Return the lines below that contain "della".

[Dataset excerpts]
===

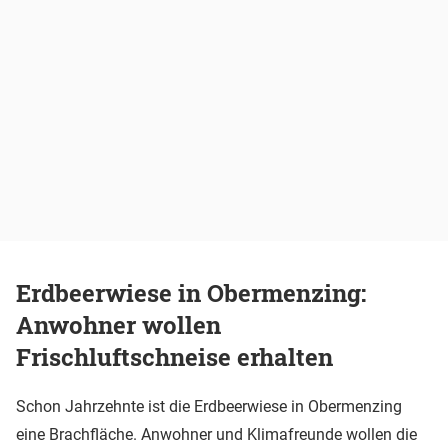
Erdbeerwiese in Obermenzing:
Anwohner wollen
Frischluftschneise erhalten
Schon Jahrzehnte ist die Erdbeerwiese in Obermenzing
eine Brachfläche. Anwohner und Klimafreunde wollen die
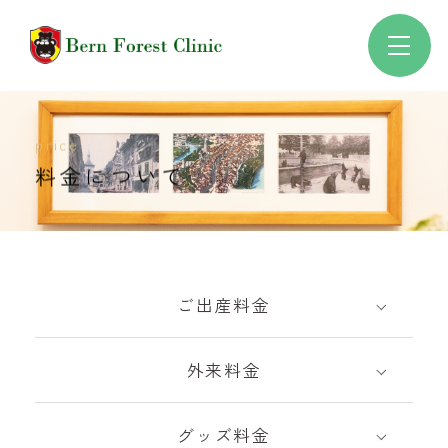
price
料金について
ご出産料金
外来料金
グッズ料金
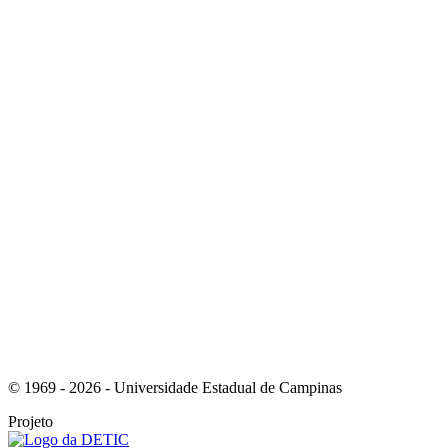
Link para o Instagram
Link para o Youtube
© 1969 - 2026 - Universidade Estadual de Campinas
Projeto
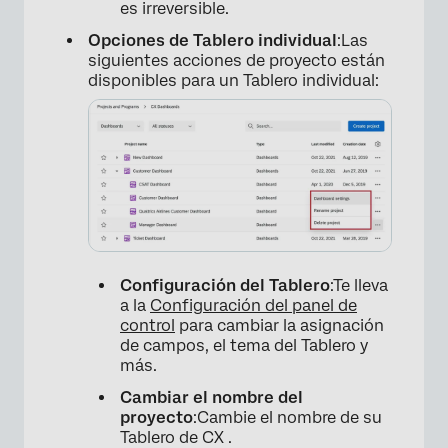
es irreversible.
Opciones de Tablero individual
:Las
siguientes acciones de proyecto están
disponibles para un Tablero individual:
Configuración del Tablero
:Te lleva
a la
Configuración del panel de
×
control
para cambiar la asignación
de campos, el tema del Tablero y
más.
Cambiar el nombre del
proyecto
:Cambie el nombre de su
Tablero de CX .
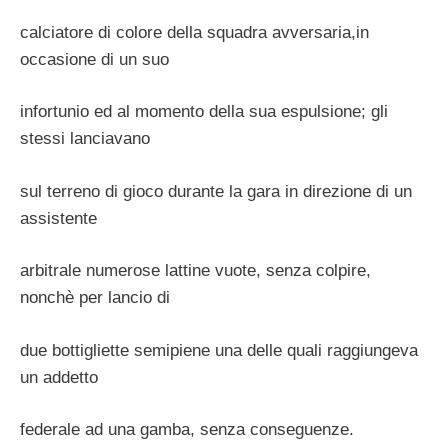
calciatore di colore della squadra avversaria,in
occasione di un suo
infortunio ed al momento della sua espulsione; gli
stessi lanciavano
sul terreno di gioco durante la gara in direzione di un
assistente
arbitrale numerose lattine vuote, senza colpire,
nonchè per lancio di
due bottigliette semipiene una delle quali raggiungeva
un addetto
federale ad una gamba, senza conseguenze.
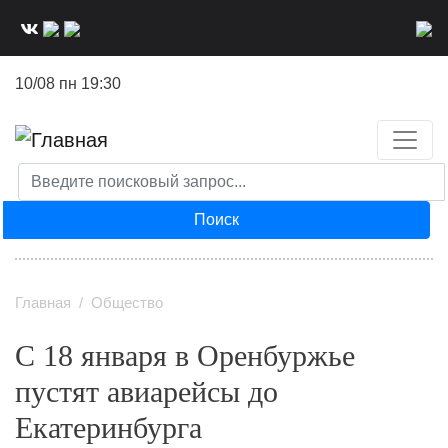
Перейти
к
основному
10/08 пн 19:30
содержанию
Поиск
Главная
Общество
С 18 января в Оренбуржье
пустят авиарейсы до
Екатеринбурга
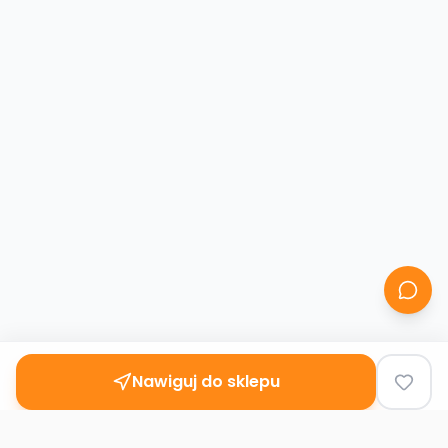
Nawiguj do sklepu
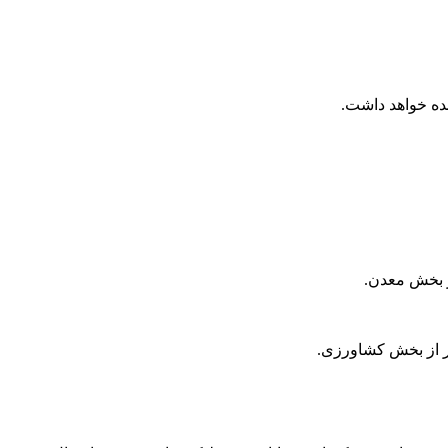
ز بخش معدن.
فر از بخش کشاورزی.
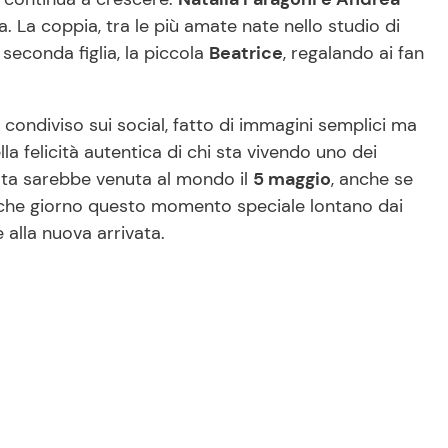
. La coppia, tra le più amate nate nello studio di
 seconda figlia, la piccola
Beatrice
, regalando ai fan
 condiviso sui social, fatto di immagini semplici ma
la felicità autentica di chi sta vivendo uno dei
ata sarebbe venuta al mondo il
5 maggio
, anche se
che giorno questo momento speciale lontano dai
e alla nuova arrivata.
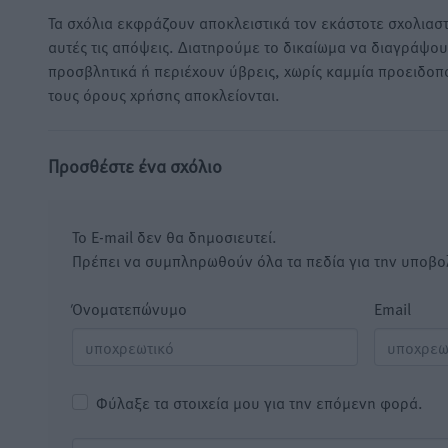
Τα σχόλια εκφράζουν αποκλειστικά τον εκάστοτε σχολιαστ
αυτές τις απόψεις. Διατηρούμε το δικαίωμα να διαγράψο
προσβλητικά ή περιέχουν ύβρεις, χωρίς καμμία προειδοπ
τους όρους χρήσης αποκλείονται.
Προσθέστε ένα σχόλιο
Το E-mail δεν θα δημοσιευτεί.
Πρέπει να συμπληρωθούν όλα τα πεδία για την υποβο
Όνοματεπώνυμο
Email
Φύλαξε τα στοιχεία μου για την επόμενη φορά.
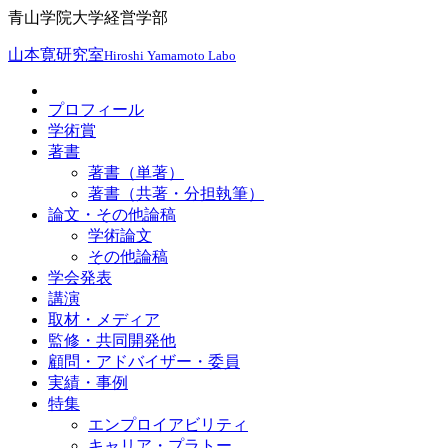
青山学院大学経営学部
山本寛研究室
Hiroshi Yamamoto Labo
プロフィール
学術賞
著書
著書（単著）
著書（共著・分担執筆）
論文・その他論稿
学術論文
その他論稿
学会発表
講演
取材・メディア
監修・共同開発他
顧問・アドバイザー・委員
実績・事例
特集
エンプロイアビリティ
キャリア・プラトー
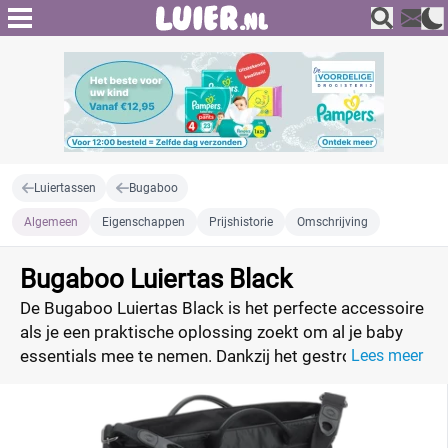
Luiertassen
Bugaboo
Algemeen
Eigenschappen
Prijshistorie
Omschrijving
Bugaboo Luiertas Black
De Bugaboo Luiertas Black is het perfecte accessoire
als je een praktische oplossing zoekt om al je baby
essentials mee te nemen. Dankzij het gestroomlijnde
Lees meer
ontwerp past de zwarte luiertas perfect bij jouw
stijl. Vergelijk de prijzen van de luiertas en vind de
beste deal.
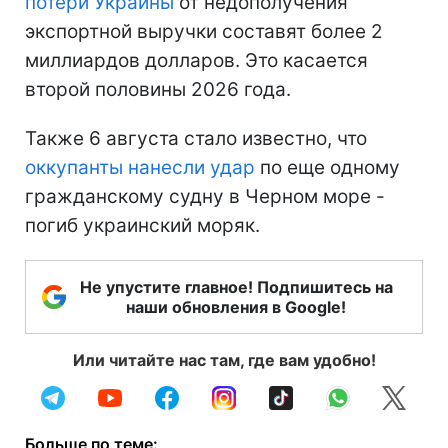
потери Украины
от недополучения
экспортной выручки составят более 2
миллиардов долларов. Это касается
второй половины 2026 года.
Также 6 августа стало известно, что
оккупанты нанесли удар
по еще одному
гражданскому судну в Черном море -
погиб украинский моряк.
Не упустите главное! Подпишитесь на
наши обновления в Google!
Или читайте нас там, где вам удобно!
Больше по теме:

===

- **WRITTEN RESPONSE**
calciatore di colore della squadra avversaria,in
infortunio ed al momento della sua espulsione; gli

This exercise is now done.